View on GitHub

Slackersnooze

Hacker News: Personalized

Download this project as a .zip file Download this project as a tar.gz file

Welcome to Slacker Snooze.

Slacker snooze is a clone of hacker news, a popular news article aggregator for hacker-types. I enjoy occasionally browsing the posts on this site, but find myself only interested in a small subset of them. I wanted to save time I spend on the site by having an easier way to surface posts that actually interest me, so that's why I wanted to build a recommendation system for it. At the same time, I wanted to implement it with technologies that I hadn't really used before as a learning opportunity: python3, numpy/scipy, and GloVe word vectors. I wanted to keep the idea relatively simple to implement:

Reuse the design and layout of the existing site, and only reimplement the sorting algorithm of top stories
Track users by a cookie instead of requiring them to login
Recommend posts from their headlines using the history of posts a user has clicked on

In order to recommend by the headline, I needed some way of conceptually representing each word in a headline, which is why I chose to work with the GloVe vectors. However, some words are more important than others (eg: "docker" vs. "the"), so I wanted to weight these vectors by their tf-idf score. Thus, to vectorize the entire headline, I just sum each word vector in the headline, weighted by its tf-idf score.

Inserting GloVe vectors

I used the cased Common Crawl dataset, which provides 2.2 million words. This is a 5.5G file, so loading this into memory every time is prohibitively expensive. Instead, I inserted them into postgres, where each row is the word and its 300 dimensional vector stored as a postgres array.

Polling the HN API

In order to keep up-to-date with the current articles, I'm polling the HN API for the top 500 articles every 5 minutes, and then getting their metadata (posting user, number of comments, number of points, id, title, date posted, and article url), and upserting into Postgres, updating the number of comments and its score if it's already been inserted. In addition to keeping the current articles up-to-date, we also want to update the frequency in which words appear, so our tf-idf scores will update over time. Each unique word per headline is then incremented by one.

Copying design

In order to make it look similar to hacker news, I am re-using the same CSS file and images. Since I'm only reimplementing the sorting of the top articles, I can get away with using the majority of the same HTML, but need to template out the HTML for each headline, so I can display the title along with its metadata. For templating, I'm using python's jinja2 library.

Tracking users' clicks

A user can click an article's headline link or comments link, both we can use as an indication that the user is interested in that article's topic. However, to track these clicks, I added two redirect endpoints that will first write to the database a user's click, and then redirect to either the article's link or its comments section, depending on which was clicked.

Re-sorting top articles

This is the part that's fun. When a new user arrives at slackersnooze, we give them a new cookie. Since that user hasn't clicked on any articles yet, we give a default sort based on the popularity of an article, or number of points HN users have given it.

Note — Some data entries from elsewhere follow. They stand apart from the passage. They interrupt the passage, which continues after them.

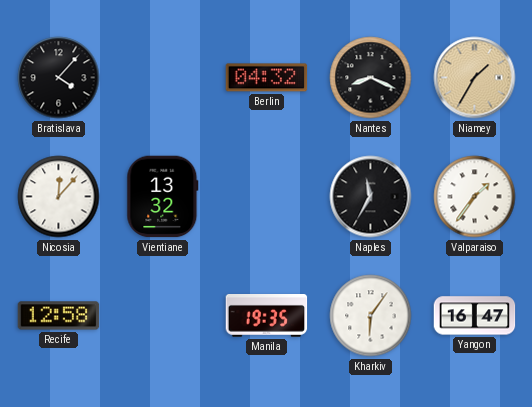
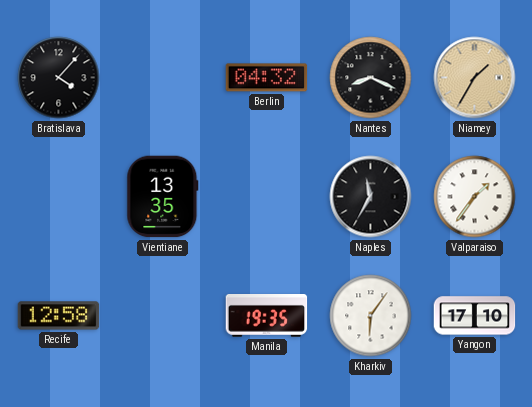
Nicosia: 12:07 -> none
Vientiane: 13:32 -> 13:35
Yangon: 16:47 -> 17:10
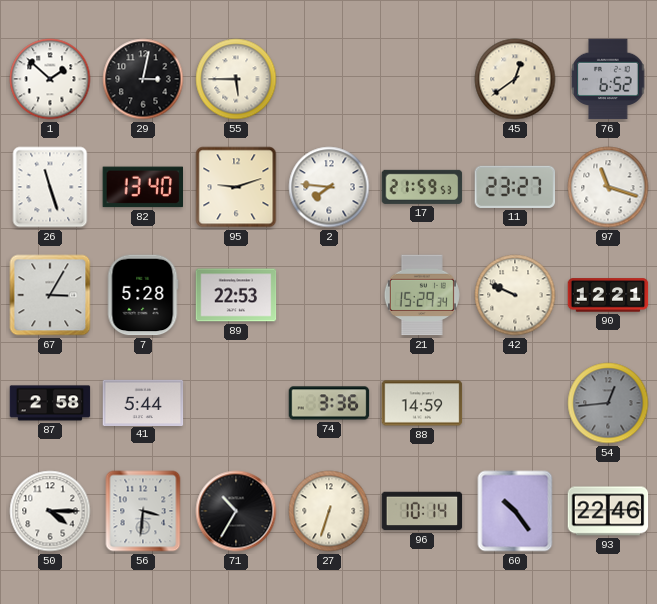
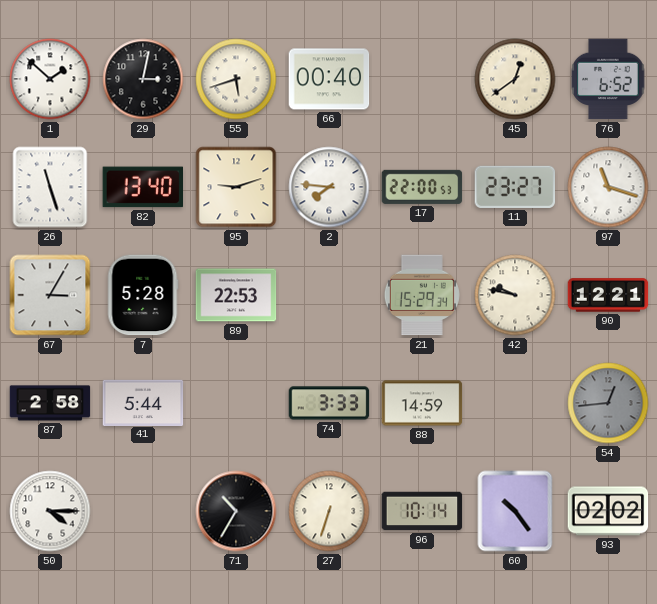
55: 5:45 -> 5:42
66: none -> 00:40
17: 21:59 -> 22:00
42: 9:49 -> 9:47
74: 3:36 -> 3:33
56: 3:31 -> none
93: 22:46 -> 02:02
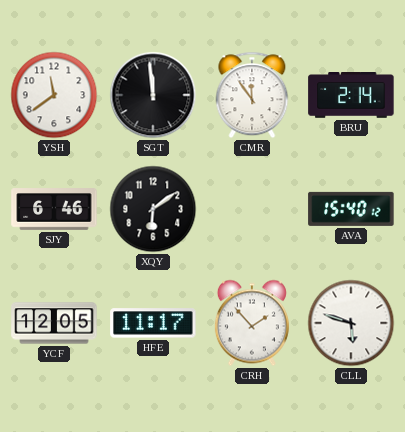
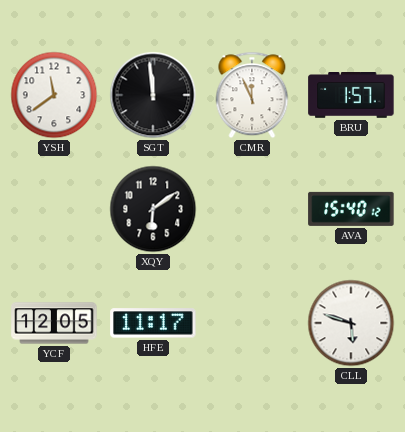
CMR: 11:54 -> 11:56
BRU: 2:14 -> 1:57
SJY: 6:46 -> none
CRH: 1:53 -> none
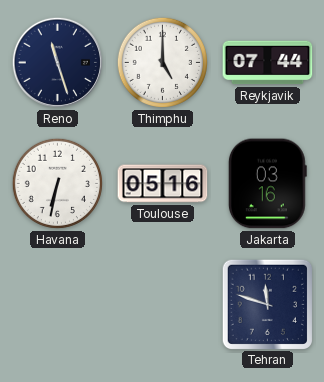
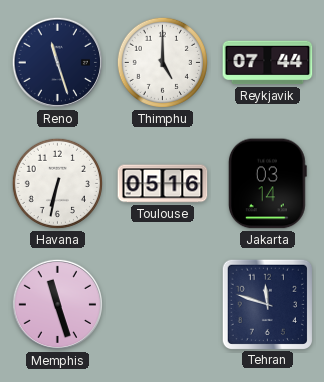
Jakarta: 03:16 -> 03:14
Memphis: none -> 11:27
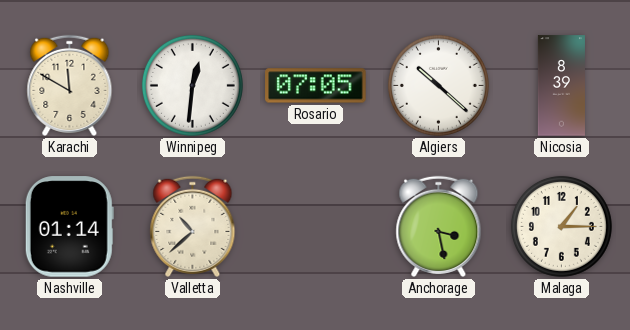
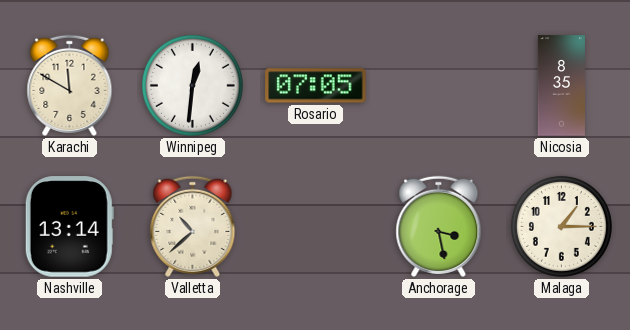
Algiers: 10:22 -> none
Nicosia: 8:39 -> 8:35
Nashville: 01:14 -> 13:14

After a user has clicked on their first article, we then re-sort based on distance between an article's vector and the combination of articles a user has clicked on. At first, I was just averaging each clicked article's vector together, but this started to break down when a user had diverse interests (ie: large variance). I was introduced to Mahalanobis distance by a fellow RC'er, and quickly found that scipy has an implementation that will magically do it for me.

Deploying

Because AWS is cheap(ish), I decided to deploy this with elastic beanstalk and docker. There's a postgres RDS instance, autoscaling group, and load balancer that all come for free, which is nice. I purchased the domain from namecheap, and used route53 to hook it up.